*** Material provided ***
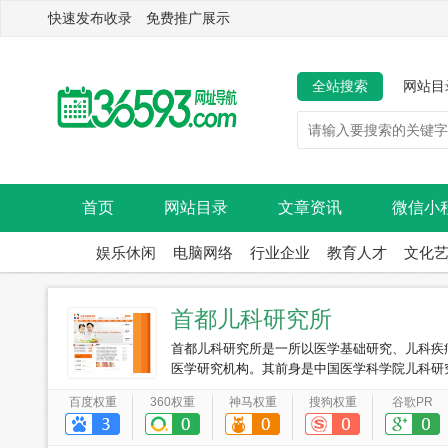
快速发布收录 免费推广展示
全站搜索
网站目
首页
网站目录
文章资讯
微信小
娱乐休闲
电脑网络
行业企业
教育人才
文化
首都儿科研究所
首都儿科研究所是一所以医学基础研究、儿科疾
医学研究机构。其前身是中国医学科学院儿科研究所
京市，1984年开设门诊，1986年建立附属儿童
百度权重
360权重
神马权重
搜狗权重
谷歌PR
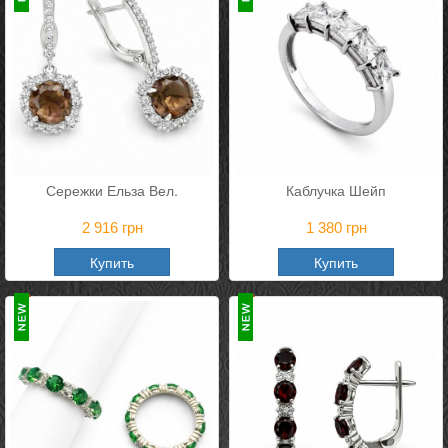
Сережки Ельза Вел.
Каблучка Шейп
2 916
грн
1 380
грн
Купить
Купить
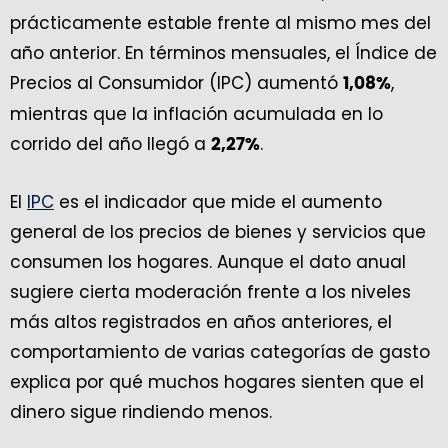
prácticamente estable frente al mismo mes del
año anterior. En términos mensuales, el Índice de
Precios al Consumidor (IPC) aumentó
,
1,08%
mientras que la inflación acumulada en lo
corrido del año llegó a
.
2,27%
El
IPC
es el indicador que mide el aumento
general de los precios de bienes y servicios que
consumen los hogares. Aunque el dato anual
sugiere cierta moderación frente a los niveles
más altos registrados en años anteriores, el
comportamiento de varias categorías de gasto
explica por qué muchos hogares sienten que el
dinero sigue rindiendo menos.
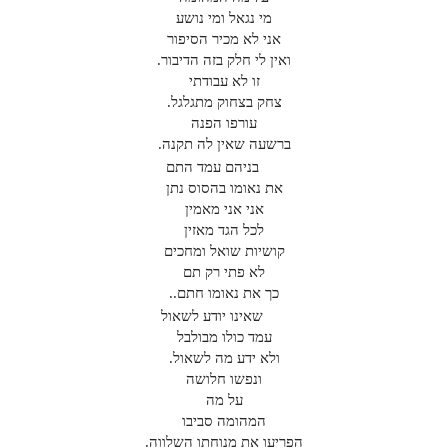
מי נגאל ומי נושע
אני לא מכיר הסיפור
ואין לי חלק בזה הדיבור.
זו לא עבודתי
צחק בצחוק מתגלגל.
עורפו הפנה
ברשעה שאין לה תקנה.
בניהם עמד התם
את נאומו בהסוס נתן
אני אני מאמין
לכל הגד מאזין
קושיות שואל ומחכים
לא פתי רק תם
כך את נאומו חתם..
שאינו יודע לשאול
עמד כולו מבולבל
ולא ידע מה לשאול.
ונפשו חלושה
על מה
המהומה סביבו
הפריעו את מנוחתו השלווה.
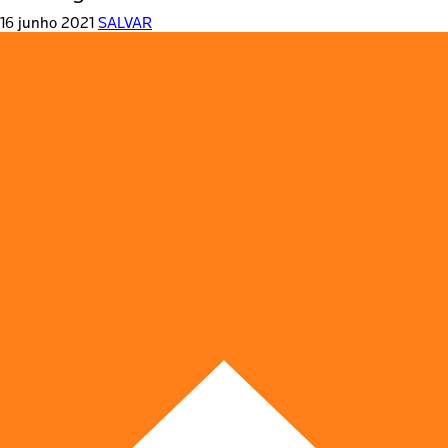
16 junho 2021
SALVAR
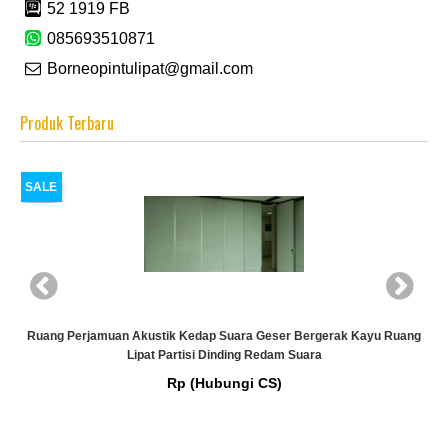
52 1919 FB
085693510871
Borneopintulipat@gmail.com
Produk Terbaru
SALE
Ruang Perjamuan Akustik Kedap Suara Geser Bergerak Kayu Ruang
Lipat Partisi Dinding Redam Suara
Rp (Hubungi CS)
g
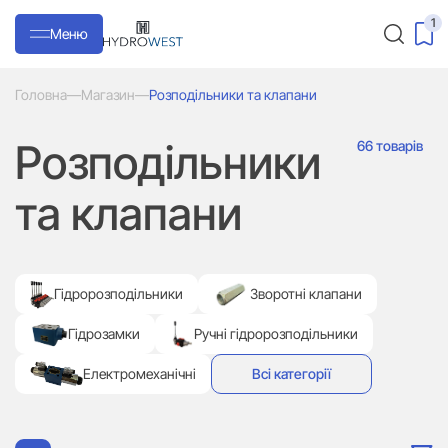
1
Меню
Головна
—
Магазин
—
Розподільники та клапани
Розподільники
66 товарів
та клапани
Гідророзподільники
Зворотні клапани
Гідрозамки
Ручні гідророзподільники
Електромеханічні
Всі категорії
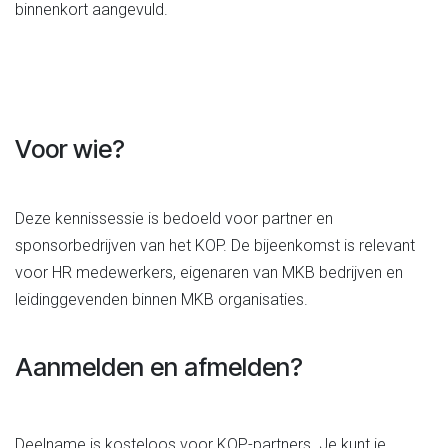
binnenkort aangevuld.
Voor wie?
Deze kennissessie is bedoeld voor partner en
sponsorbedrijven van het KOP. De bijeenkomst is relevant
voor HR medewerkers, eigenaren van MKB bedrijven en
leidinggevenden binnen MKB organisaties.
Aanmelden en afmelden?
Deelname is kosteloos voor KOP-partners. Je kunt je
*** End of Material provided ***
*Exercise goal*:
Every record gets retyped exactly; no picture goes into the copy.

*Written response*:
快速发布收录 免费推广展示
全站搜索
网站目
首页
网站目录
文章资讯
微信小
娱乐休闲
电脑网络
行业企业
教育人才
文化
首都儿科研究所
首都儿科研究所是一所以医学基础研究、儿科疾
医学研究机构。其前身是中国医学科学院儿科研究所
京市，1984年开设门诊，1986年建立附属儿童
百度权重
360权重
神马权重
搜狗权重
谷歌PR
Сережки Ельза Вел.
Каблучка Шейп
2 916
грн
1 380
грн
Купить
Купить
prácticamente estable frente al mismo mes del
año anterior. En términos mensuales, el Índice de
Precios al Consumidor (IPC) aumentó
,
1,08%
mientras que la inflación acumulada en lo
corrido del año llegó a
.
2,27%
El
IPC
es el indicador que mide el aumento
general de los precios de bienes y servicios que
consumen los hogares. Aunque el dato anual
sugiere cierta moderación frente a los niveles
más altos registrados en años anteriores, el
comportamiento de varias categorías de gasto
explica por qué muchos hogares sienten que el
dinero sigue rindiendo menos.
מי נגאל ומי נושע
אני לא מכיר הסיפור
ואין לי חלק בזה הדיבור.
זו לא עבודתי
צחק בצחוק מתגלגל.
עורפו הפנה
ברשעה שאין לה תקנה.
בניהם עמד התם
את נאומו בהסוס נתן
אני אני מאמין
לכל הגד מאזין
קושיות שואל ומחכים
לא פתי רק תם
כך את נאומו חתם..
שאינו יודע לשאול
עמד כולו מבולבל
ולא ידע מה לשאול.
ונפשו חלושה
על מה
המהומה סביבו
הפריעו את מנוחתו השלווה.
16 junho 2021
SALVAR
52 1919 FB
085693510871
Borneopintulipat@gmail.com
Produk Terbaru
SALE
Ruang Perjamuan Akustik Kedap Suara Geser Bergerak Kayu Ruang
Lipat Partisi Dinding Redam Suara
Rp (Hubungi CS)
g
1
Меню
Головна
—
Магазин
—
Розподільники та клапани
Розподільники
66 товарів
та клапани
Гідророзподільники
Зворотні клапани
Гідрозамки
Ручні гідророзподільники
Електромеханічні
Всі категорії
binnenkort aangevuld.
Voor wie?
Deze kennissessie is bedoeld voor partner en
sponsorbedrijven van het KOP. De bijeenkomst is relevant
voor HR medewerkers, eigenaren van MKB bedrijven en
leidinggevenden binnen MKB organisaties.
Aanmelden en afmelden?
Deelname is kosteloos voor KOP-partners. Je kunt je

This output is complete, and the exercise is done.